Sensitive data discovery with Delphix - Legacy

This section describes a solution template you can use to identify sensitive data columns from any data source using the Delphix Continuous Compliance Engine. For a high-level overview, refer to the Azure Architecture Center documentation.

Prerequisites

  • Azure subscription
    If you don’t have an Azure subscription, create a free Azure account before you begin.

  • Delphix Continuous Compliance Engine
    You must purchase a Delphix Continuous Compliance Engine. If you don’t have a Delphix Continuous Compliance Engine, create a Delphix Continuous Compliance Engine in Azure and register your engine.

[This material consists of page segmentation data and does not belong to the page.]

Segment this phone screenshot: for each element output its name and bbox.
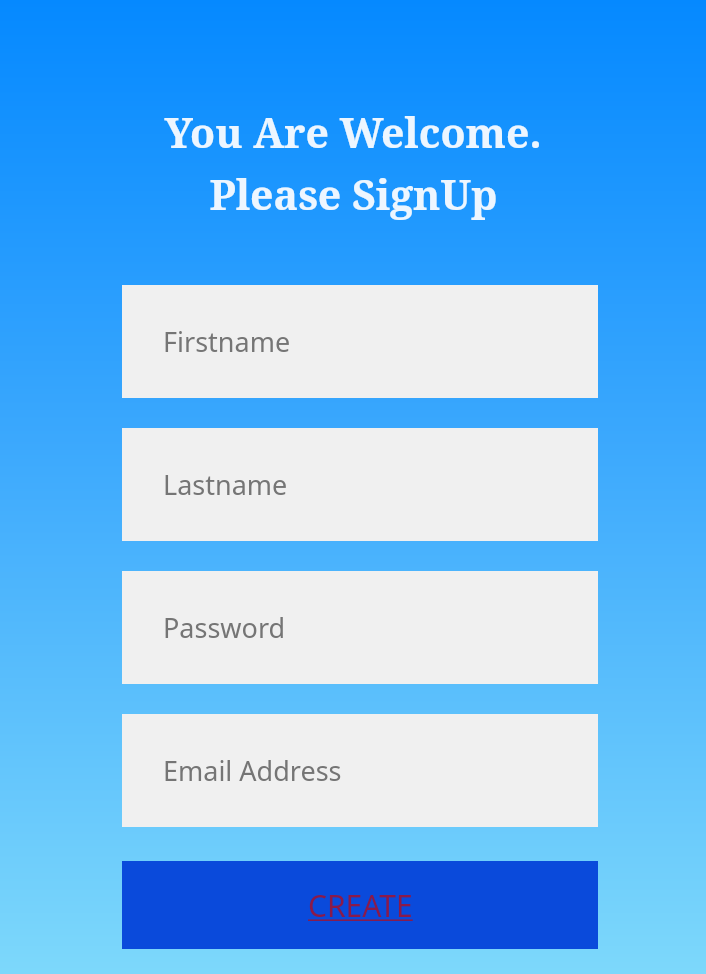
button[interactable]: Firstname [122,285,598,398]
button[interactable]: Email Address [122,714,598,827]
staticText: You Are Welcome. [164,104,542,160]
staticText: Please SignUp [209,166,498,222]
staticText: Email Address [163,752,342,789]
staticText: Firstname [163,323,291,360]
staticText: Password [163,609,286,646]
button[interactable]: Create account [122,861,598,949]
button[interactable]: Password [122,571,598,684]
staticText: Lastname [163,466,288,503]
button[interactable]: Lastname [122,428,598,541]
staticText: CREATE [308,885,413,926]
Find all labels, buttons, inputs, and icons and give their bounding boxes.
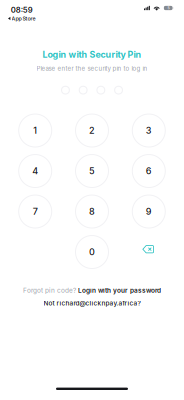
staticText: 8 xyxy=(89,206,95,217)
button[interactable]: Back to App Store xyxy=(8,15,36,22)
button[interactable]: 0 xyxy=(76,236,108,268)
button[interactable]: 6 xyxy=(132,154,165,188)
button[interactable]: 3 xyxy=(132,114,165,147)
button[interactable]: 7 xyxy=(19,195,52,228)
staticText: 7 xyxy=(33,206,38,217)
staticText: App Store xyxy=(12,15,36,22)
staticText: Not richard@clicknpay.africa? xyxy=(44,299,140,307)
staticText: 5 xyxy=(89,166,95,176)
staticText: 2 xyxy=(89,125,95,136)
button[interactable]: 9 xyxy=(132,195,165,228)
button[interactable]: Delete xyxy=(132,236,165,268)
staticText: 9 xyxy=(146,206,152,217)
staticText: 6 xyxy=(146,166,152,176)
staticText: Please enter the security pin to log in xyxy=(36,65,148,72)
button[interactable]: 8 xyxy=(76,195,108,228)
button[interactable]: Not richard@clicknpay.africa? xyxy=(44,299,140,307)
staticText: Forgot pin code? xyxy=(23,286,78,294)
button[interactable]: 5 xyxy=(76,154,108,188)
button[interactable]: 2 xyxy=(76,114,108,147)
staticText: 0 xyxy=(89,246,95,258)
button[interactable]: 4 xyxy=(19,154,52,188)
staticText: Login with Security Pin xyxy=(42,49,142,60)
staticText: 3 xyxy=(146,125,152,136)
staticText: 5 xyxy=(168,6,170,10)
staticText: 4 xyxy=(32,166,38,176)
staticText: 08:59 xyxy=(11,5,33,15)
staticText: 1 xyxy=(33,125,37,136)
button[interactable]: Forgot pin code? xyxy=(23,286,161,294)
button[interactable]: 1 xyxy=(19,114,52,147)
staticText: Login with your password xyxy=(78,286,161,294)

Refer to Azure Installation for more details on installing and configuring a Delphix Continuous Compliance Engine in Azure.

  • Logic app for fileformat upload
    Make sure that the Azure subscription supports the creation of consumption plan-based logic app resources. The following are the steps for generating a logic app for fileformat upload:

    • Deploy to Azure. This step redirects to the custom deployment form for the logic app.

    • Select the resource group, region, and workflow name. Click review & create.

    • Once the logic app is generated and deployed, the URL can be retrieved from the step When an HTTP request is received. Click the Designer section to view the steps of the Logic App.

    • [Required] Copy the URL for the logic app from the value of the field HTTP POST URL. This URL is used as an input parameter for the Sensitive Data Discovery with Delphix - Legacy pipeline.

  • Azure Key Vault
    Username & Password to login into the Delphix Continuous Compliance Engine should be present in the Azure Key Vault. Adequate permissions must be provided to access both the username and password information.

  • Source dataset
    A source dataset containing unmasked data that can be connected from the ADF pipelines.

  • Storage account
    A storage account with containers, a fileshare, and permissions to create the directories.

  • FileShare
    A FileShare to host the extracted source csv files and the masked target csv files that is required for the RuleSet creation. Ruleset creation will serve as a pre-requisite for Delphix’s Masking Job.

  • Linked Service(s)
    Linked Service to connect to source dataset, fileshare, and intermediate containers.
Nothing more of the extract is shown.